Would you transcribe each entry precisely as it stands, setting aside any images?
====
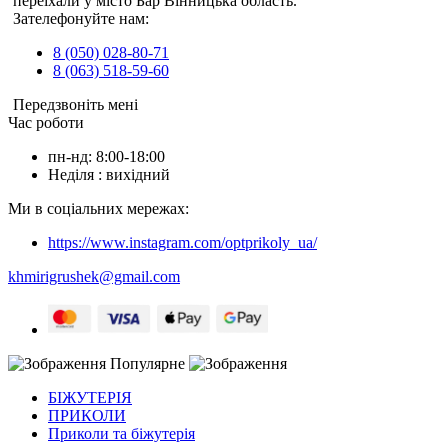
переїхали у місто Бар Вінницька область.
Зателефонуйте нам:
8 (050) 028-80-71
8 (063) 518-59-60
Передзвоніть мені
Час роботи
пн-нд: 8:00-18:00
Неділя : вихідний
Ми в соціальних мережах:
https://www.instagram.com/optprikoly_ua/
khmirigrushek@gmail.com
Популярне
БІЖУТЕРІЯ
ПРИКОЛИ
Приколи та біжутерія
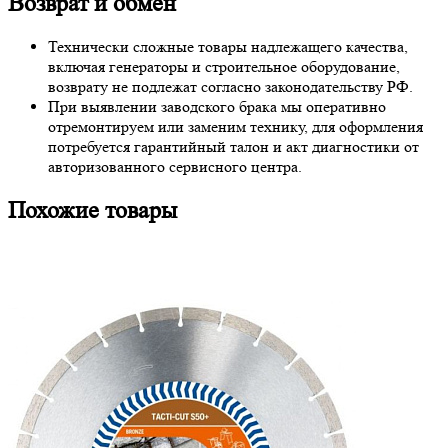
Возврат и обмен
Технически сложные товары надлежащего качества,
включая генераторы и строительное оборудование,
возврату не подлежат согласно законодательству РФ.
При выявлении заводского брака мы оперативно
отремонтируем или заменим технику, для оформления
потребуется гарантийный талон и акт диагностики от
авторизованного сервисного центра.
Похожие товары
====
Result of the exercise =>
переїхали у місто Бар Вінницька область.
Зателефонуйте нам:
8 (050) 028-80-71
8 (063) 518-59-60
Передзвоніть мені
Час роботи
пн-нд: 8:00-18:00
Неділя : вихідний
Ми в соціальних мережах:
https://www.instagram.com/optprikoly_ua/
khmirigrushek@gmail.com
Популярне
БІЖУТЕРІЯ
ПРИКОЛИ
Приколи та біжутерія
Возврат и обмен
Технически сложные товары надлежащего качества,
включая генераторы и строительное оборудование,
возврату не подлежат согласно законодательству РФ.
При выявлении заводского брака мы оперативно
отремонтируем или заменим технику, для оформления
потребуется гарантийный талон и акт диагностики от
авторизованного сервисного центра.
Похожие товары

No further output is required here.